Nous mettons dans la confidence le petit Abdoullah, que cette nouvelle n’égaye point, mais il n’ose faire la moindre objection. Quant au brave Toundja, aussi surnommé Akoun, Akhan, le Chinois de Dedeken, il fait remarquer malicieusement qu’il connaît les points cardinaux et que ce n’est pas du tout vers Ouroumtchi, ni même vers Sinin-fou que nous allons marcher, comme on le lui avait promis d’abord, mais qu’il suivra son maître. Je recommande à nos trois fidèles serviteurs de ne pas ébruiter la conversation et de tâcher de persuader aux quatre Dounganes et aux gens de Tcharkalik que nous voulons chasser dans la direction du sud, avec la ferme intention, une fois la chasse terminée, de nous rabattre sur l’est, c’est-à-dire sur Bogalik, le pays de l’or.

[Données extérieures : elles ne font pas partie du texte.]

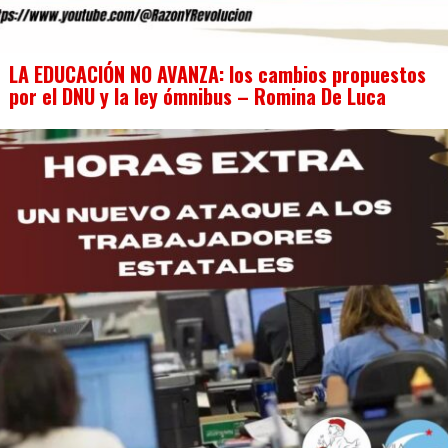
LA EDUCACIÓN NO AVANZA: los cambios propuestos
por el DNU y la ley ómnibus – Romina De Luca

Avant le coucher, la bande d’Abdoullah Ousta vient nous signifier qu’elle ne peut aller plus loin, que deux fois déjà ils ont voulu retourner sur leurs pas et que nous les avons retenus. Maintenant ils veulent nous quitter, car ils ne connaissent pas la route d’Ambane Achkane Davane. Il leur est répondu que Parpa, l’homme de Carey et de Dalgleish, et Timour, le chercheur d’or, nous serviront de guides pour y aller, et qu’eux-mêmes sont assez fins limiers pour revenir sur leur propre passée. Puis on leur promet une belle récompense s’ils consentent à transporter nos bagages jusqu’au delà de la passe. On les assure de tout ce qui est l’opposé d’une récompense dans le cas où ils refuseront, et ils consentent à nous accompagner jusque-là. Mais je dois prendre l’engagement solennel de ne pas les entraîner plus loin.
Ils retournent auprès de leurs feux, et, à la façon dont ils bavardent, on peut juger qu’ils sont contents et que nous leur avons inspiré confiance.